Friday, November 21, 2008

Shattered windows of the St. Sebastian Library

It only displayed one long book shelf, about twelve feet in length, eight high, and five stacks of books in three languages. There were two desks with six chairs each around them. Most days it stayed empty with an L shaped reception and a sole librarian, looking bored, reading a Sinhala weekly that contained cartoon serials. The windows of the library rooms were shattered from constant cricket balls that came through an impromptu field, adjoined to the building. During monsoon and rain showers the window side of the library hall would be drenched and unusable however, no one seems bothered, since the bored librarian ran up to cover the bookshelf with rubber sheets.

If you climb the stairs that's to the outer-side of the library building, you'd come across a hall where youth played carrom and table tennis; one of them went to become a world champion, in carrom that is. And there were grown men who'd be immersed in news papers scattered across many small tables. Pass these people and through another glass-broken door, thanks to impromptu cricket, move into the small balcony filled with pigeon droppings, there, you could view the St. Sebastian church and it's front yard.

And, this is where lots my childhood was spent, in the dusty garden of God, though playing, not praying. The church, built during mid twentieth century had a tall, grand architecture, large front yard in thick red sand and sparkles of grass, adjoined by an elementary school and a convent for nuns. The perimeter wall on its left was the wall of a court prison where suspects were remanded to be brought in next day. Occasionally we've seen prisoners jumping off the ten feet tall wall into the church yard, unable to run off in their white baggy pants and only to be caught by Sub Inspector Jayawickrame who'd swoosh by in his Mahindra Jeep or an Enfield motorcycle.

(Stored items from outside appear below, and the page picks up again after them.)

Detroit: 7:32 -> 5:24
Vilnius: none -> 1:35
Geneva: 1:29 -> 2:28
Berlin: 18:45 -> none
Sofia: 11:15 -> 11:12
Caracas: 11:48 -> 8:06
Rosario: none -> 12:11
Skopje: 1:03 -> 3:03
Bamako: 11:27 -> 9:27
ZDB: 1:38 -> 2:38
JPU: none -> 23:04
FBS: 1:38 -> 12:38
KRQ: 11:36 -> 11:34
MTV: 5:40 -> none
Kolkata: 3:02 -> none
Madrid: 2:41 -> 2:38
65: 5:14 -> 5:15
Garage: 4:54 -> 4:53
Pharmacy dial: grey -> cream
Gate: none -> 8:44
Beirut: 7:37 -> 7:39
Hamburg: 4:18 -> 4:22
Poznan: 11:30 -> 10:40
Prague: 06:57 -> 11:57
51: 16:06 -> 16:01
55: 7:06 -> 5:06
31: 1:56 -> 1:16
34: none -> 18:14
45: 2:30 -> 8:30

We grew up in a neighborhood called Hultsdrop that later changed its name to Aluthkade (New Shop). A pre-dominantly Muslim neighborhood, surrounded my mosques that would call for prayers five times a day, some Hindus and Christians also lived amicably, in row houses and tiled roofs, emitting fragrance of multi-religious dishes. While our Muslim brothers went to under-staffed neighborhood schools, non-Muslims were bussed or van-ned to branded schools situated in affluent areas of Colombo.

In the afternoons, when religion, names of children, schools, clothing and culture became non-issue, we would gather inside the St. Sebastian's church's front yard to play cricket. Teams would be formed with youth of all ages, anywhere from six to eighteen, batting sides would be selected with a coin toss and we'll play the sport with home made bats and thick rubber balls. Evenly cut broom sticks will become the wickets. When there weren't enough children to form two teams, each person will get chance to bat base on a lottery method. Usually the unlucky last batter would go home crying because by the time he got his turn, it either be too dark to play or Sister Philomena would have unleashed the convent's little pomenerian to chase after the players.

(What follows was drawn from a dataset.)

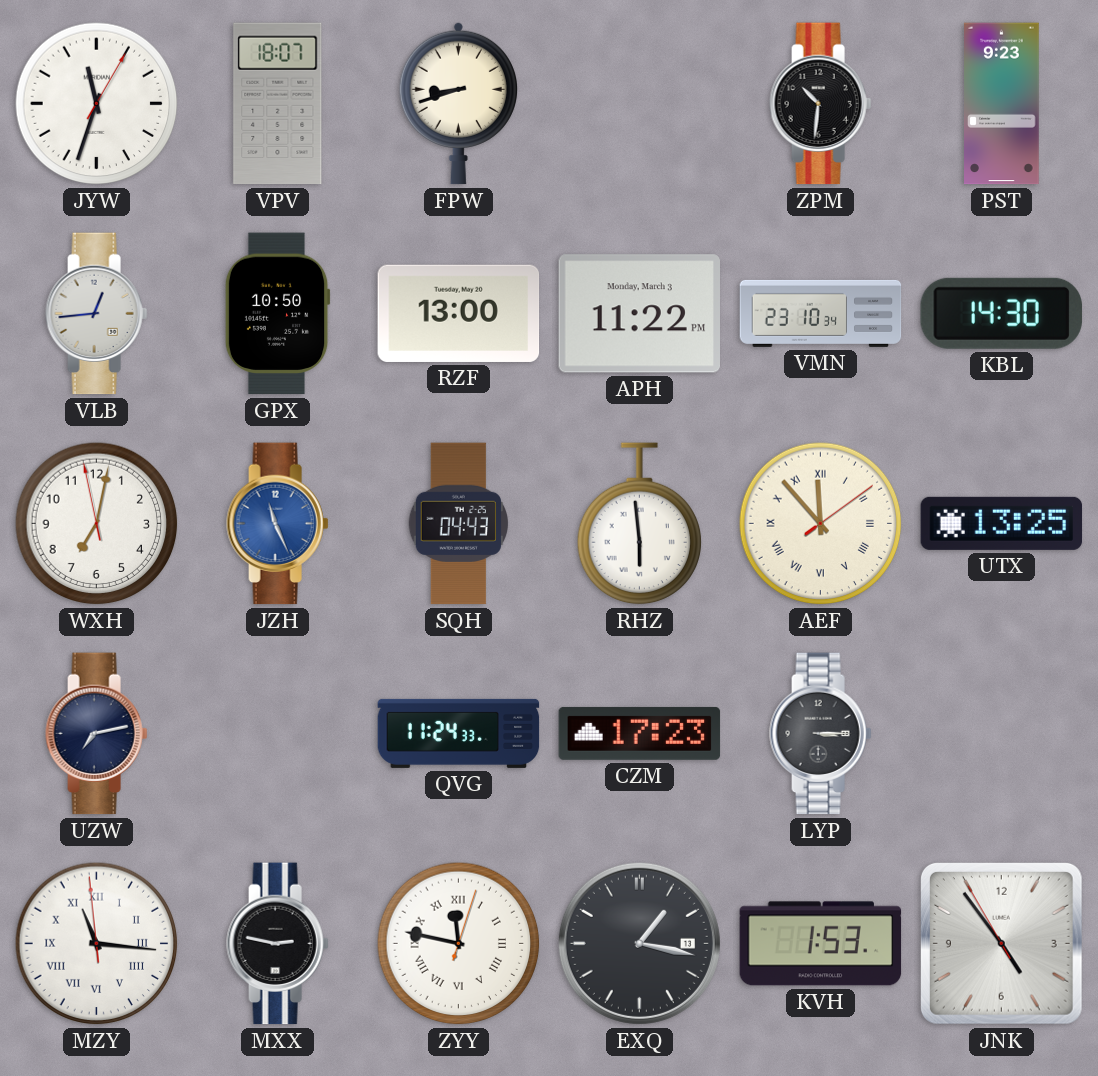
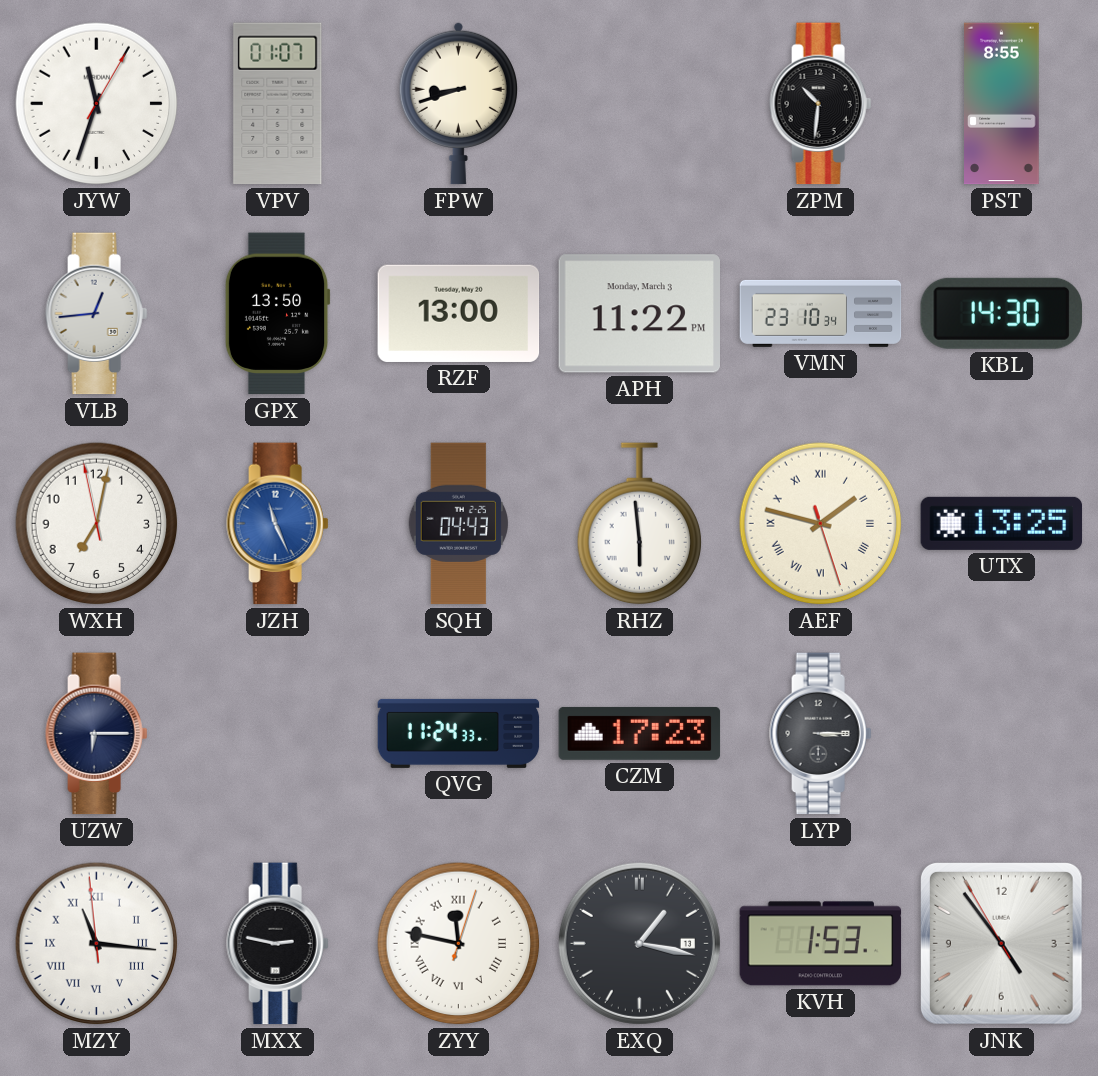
VPV: 18:07 -> 01:07
PST: 9:23 -> 8:55
GPX: 10:50 -> 13:50
AEF: 11:53 -> 1:47
UZW: 7:13 -> 6:15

I'm yet to know why Sister Philomena, a woman of faith, chose to unleash a little poodle on us however, on these dog-chasing occasions we'll go outside the church's yard and play in front of the library building, causing the windows to break that you read about earlier. I don't think any of the kids that I played with have ever stepped into the library, except may be to collect a wayward ball. The books of the library, neatly stacked on the single shelf, came on the Public Library System's truck that did its rounds fortnightly. Most times the driver of the truck would have nothing to exchange because the books seldom moved or circulated. It is not to say people weren't educated or interested in books. At that point of time, Sri Lanka maintained a 90% plus literacy rate, one of the highest in Asia, thanks for mandatory education act and British inherited methods.

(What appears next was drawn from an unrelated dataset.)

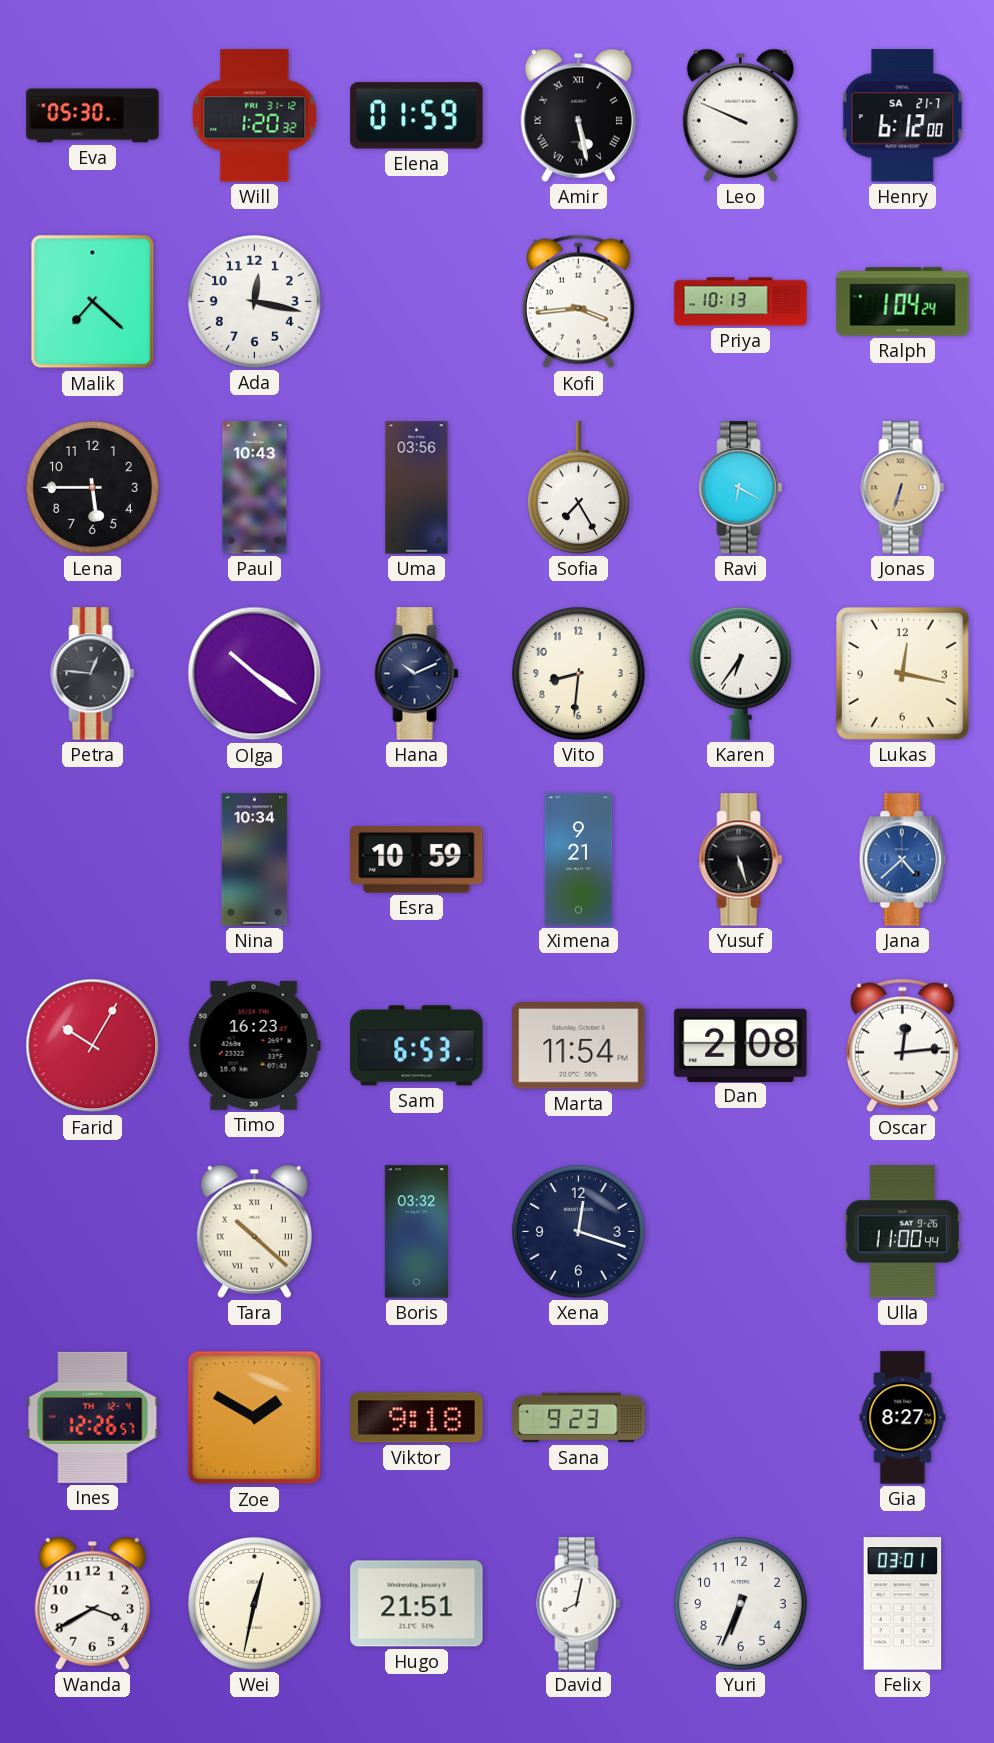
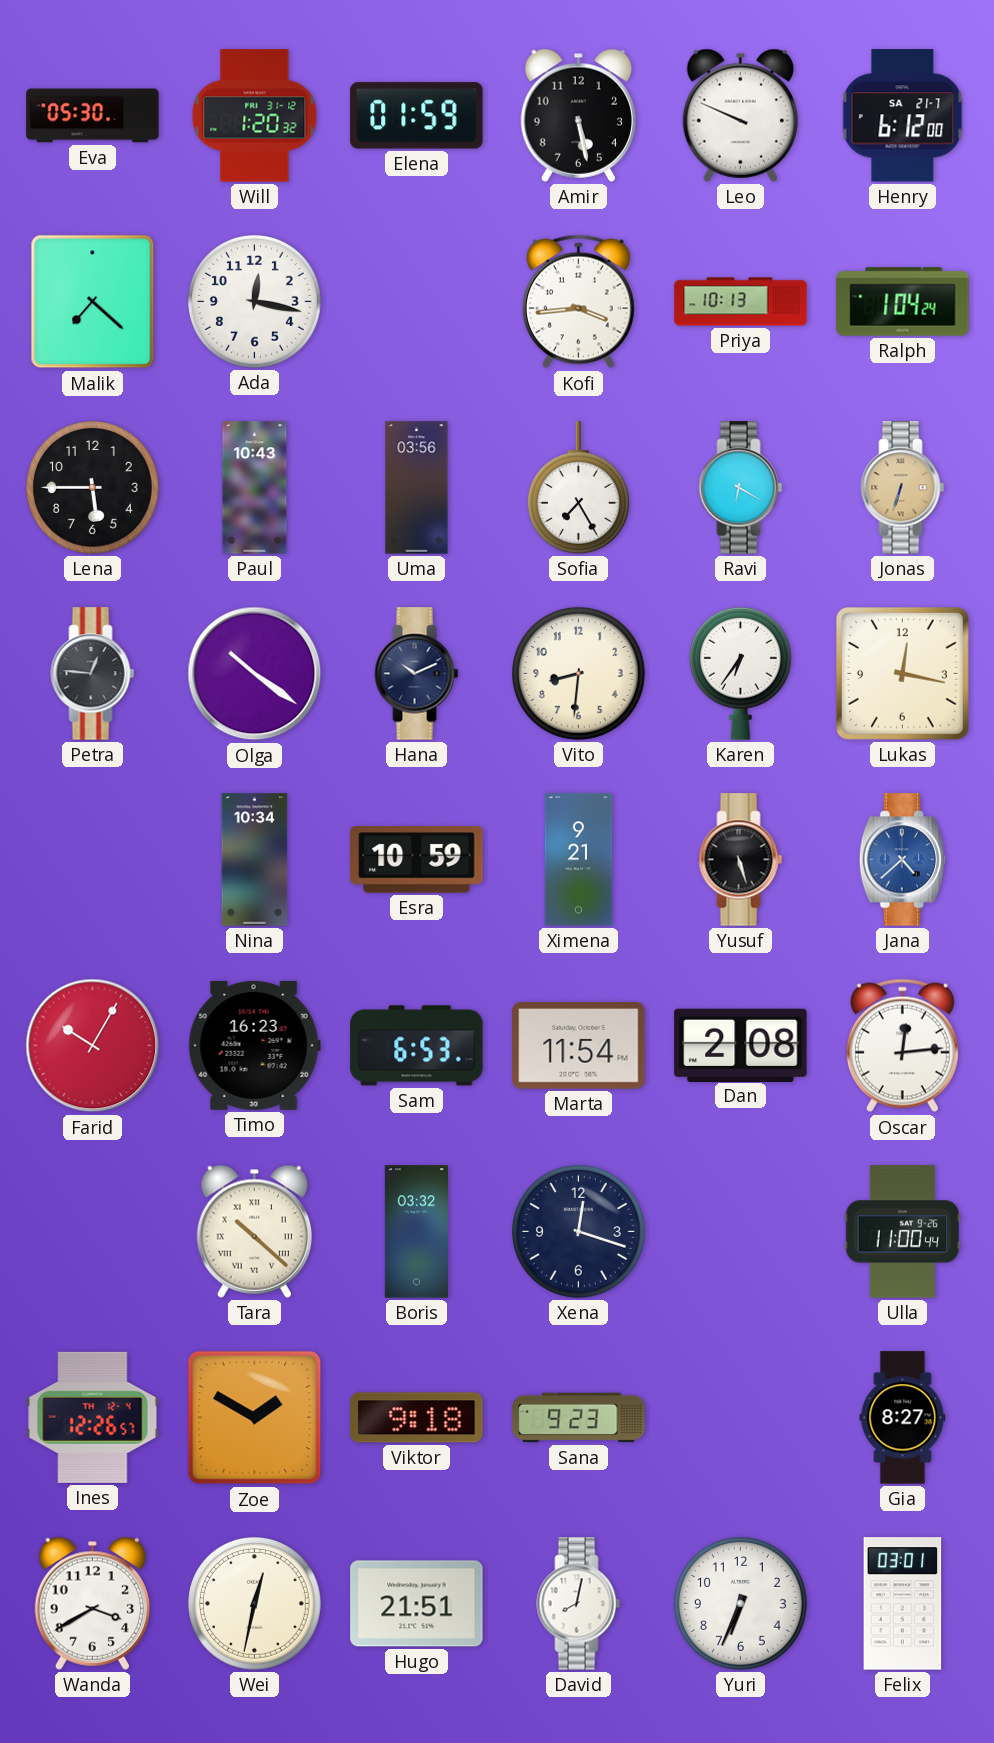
Amir numerals: Roman -> Arabic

Fortunately, the semi-haunted library, found me a refuge to collect these words, to run my imagination and to record my thoughts. The library became the Mecca for my thirst. The books I demanded became readily available, without waiting lists, undrenched, with a simple click of a date stamp off the hands of bored librarian who continued to read Sinhala cartoon serials. As a bonus, the electrical brown-outs implemented by the government to save energy didn't impact the library system. It always had electricity, until the closing time, to throw me out to the dark streets across the St. Sebastian church.

Over time, things changed. The cricket team and the carom youth and the news papers readers grew old. Sister Philomena became Mother Philomena and the poodle passed away peacefully at the feet of St. Sebastian. Another great library with historical collections was burned to ashes due to the civil war. Most of my Muslim friends didn't take up higher education and went into business as store owners, gem merchants and eventual millionaires. At least one of them got killed by a local mafia hit-man. Many left the country to build up their skills and talents offshore - including captaining the Canadian cricket team, build up families, children, and the Diaspora as we call it now.

The last time I returned to Aluthkade, four years ago, I walked pass the St. Sebastian library with shattered windows. The books have dissapeared. There was no bored librarian or the rubber sheet covered shelf. The building had been turned into a wedding hall.

I also noticed a padlock at the gates of St. Sebastian, I presume to keep young cricketers away and to give solace to escaping prisoners, inside the dusty garden of God.